«Ma relation avec Dieu ne regarde que moi et les gens qui me critiquent n’ont rien compris »

Dès l’âge de six ans, la petite Habiba courait dans les rues de Kairouan pour aller à l’école. Comme tous les champions, l’amour de la course elle l’a dans le sang, mais c’est aussi une volonté de fer et un sens de l’autonomie qui l’ont menée au podium olympique. A quelques jours d’une prochaine course à Zurich, Réalités s’est entretenue avec la médaillée d’argent au 3000 m steeple aux derniers Jeux Olympiques.

 

Comment avez-vous commencé à courir ?

Dès mon plus jeune âge c’était une habitude de courir pour aller à l’école, car celle-ci se situait à 4 km de chez moi.

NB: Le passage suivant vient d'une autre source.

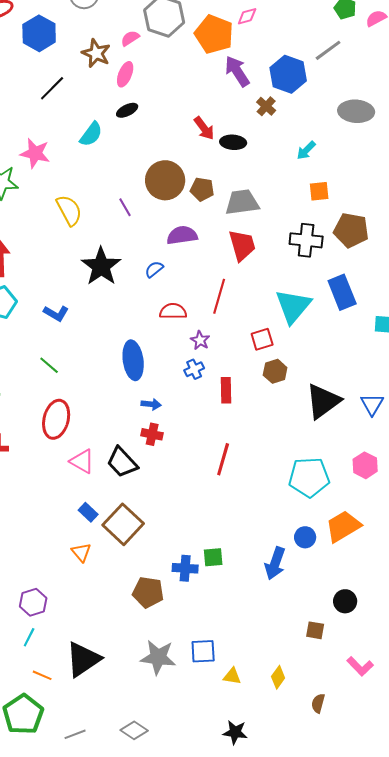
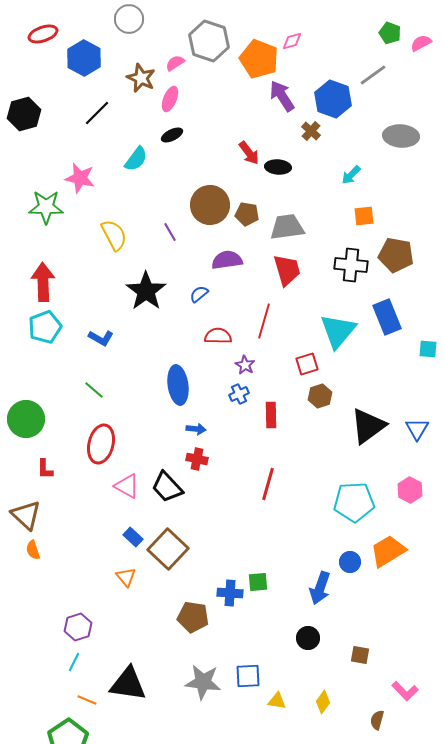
black circle: (345, 601) -> (308, 638), moved
black triangle: (83, 659) -> (128, 684), turned 42
brown semicircle: (318, 703) -> (377, 720), moved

A l’âge de neuf ans, mes parents et moi avons déménagé à Sfax et même si l’école était plus proche, je continuais cette course chaque matin, c’était un peu comme un défi : arriver la première chez moi. Ensuite, au  lycée, j’ai commencé à prendre les transports en commun, mais je m’amusais avec une amie à courir. Je faisais du basket le vendredi après-midi et un jour j’ai eu envie de courir dans le stade à côté des autres. C’était un peu une plaisanterie avec ma camarade de classe, elle m’a prêté des chaussures et m’a dit «vas-y». L’entraîneur m’a repérée et j’ai commencé à participer à des championnats scolaires. C’est un entraîneur sfaxien qui a remarqué mon potentiel et qui m’a proposé de passer à un entraînement plus sérieux. Cela n’a pas été facile, j’avais tout juste 15 ans et j’ai dû convaincre mon père. Passionné de sport, il m’a poussé à continuer et à partir au Lycée sportif de Tunis. A 16 ans, j’ai rejoint l’équipe nationale et de fil en aiguille j’ai gravi les échelons. Pour le «steeple», ça ne se s’est pas fait tout seul, car j’étais assez maladroite, personne ne croyait que j’arriverais à faire une course d’obstacles, les gens disaient «mais Habiba elle tombe tout le temps» (rires), je courais donc surtout les 1500 m. Pourtant, une fois j’ai essayé et le «steeple» est devenu mon moteur après 2005. J’avais 20 ans et je n’ai plus lâché la course d’obstacles.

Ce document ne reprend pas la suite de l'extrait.